On met 25 minutes à apprendre le prénom de l'héroïne du film, Lena, et dans ce temps il passe à toute vitesse sur un des pires événements politiques du 20ème siècle.
Pour moi ce film commence au bout de trente minutes. Lena est en tenue stricte, elle avance dans un champs, longe une clôture et toque à une grande porte bleue. Avant ce moment il s'est passé quelques petits trucs, mais les personnages n'avaient aucune substance, rien d'important.
Lena entre, suis cette vieille allemande stricte et elle arrive devant Paul Schäfer.

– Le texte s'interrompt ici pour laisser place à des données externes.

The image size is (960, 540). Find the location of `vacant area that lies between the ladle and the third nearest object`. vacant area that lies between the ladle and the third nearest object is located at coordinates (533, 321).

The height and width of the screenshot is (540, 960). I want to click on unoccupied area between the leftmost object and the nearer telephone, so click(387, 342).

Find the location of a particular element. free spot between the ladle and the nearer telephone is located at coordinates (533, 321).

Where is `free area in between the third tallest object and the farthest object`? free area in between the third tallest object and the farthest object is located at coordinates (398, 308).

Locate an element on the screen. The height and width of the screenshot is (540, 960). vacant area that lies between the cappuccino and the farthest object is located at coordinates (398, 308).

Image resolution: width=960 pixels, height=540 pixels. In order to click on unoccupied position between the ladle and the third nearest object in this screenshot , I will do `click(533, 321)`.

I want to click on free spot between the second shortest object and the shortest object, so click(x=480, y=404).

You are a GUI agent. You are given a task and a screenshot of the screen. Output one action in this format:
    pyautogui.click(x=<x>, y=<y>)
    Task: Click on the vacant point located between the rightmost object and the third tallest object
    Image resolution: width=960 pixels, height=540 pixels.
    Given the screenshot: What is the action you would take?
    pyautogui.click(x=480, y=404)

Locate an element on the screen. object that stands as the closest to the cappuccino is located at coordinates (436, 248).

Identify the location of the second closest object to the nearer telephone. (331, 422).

Colonia est un film qui aurait dû commencer à ce moment-là, parce que Schäfer, l'ancien SS et criminel de guerre pédophile est le vrai visage du film, lui et ses amitiés avec le régime de Pinochet. D'un coup il devient omniprésent : sa voix, ses règles, ses idées réactionnaires. Lena se perd dans ce monde qu'elle ne maîtrise pas. Les moments se découpent en jours, anxiogènes, accompagnés des vrais plans, et peu à peu le monde souterrain se dévoile comme la réalité de la colonie.
Même si la réalisation est plate (elle donne parfois l'impression que Florian Gallenberger a juste posé sa caméra pour faire un truc), elle reste assez lisible et permet le récit. Elle ne l'accompagne pas, mais au moins elle le laisse respirer.
C'est peut-être un de ces problèmes récurrents dans les histoires "dont les faits sont réels" : cette difficulté à travailler le récit, à lui donner une portée supérieure.
Colonia n'y parvient à mon avis pas, mais il nous offre un incroyable monstre en échange et participe au devoir de mémoire sur la dictature chilienne. Je n'en demandais pas plus.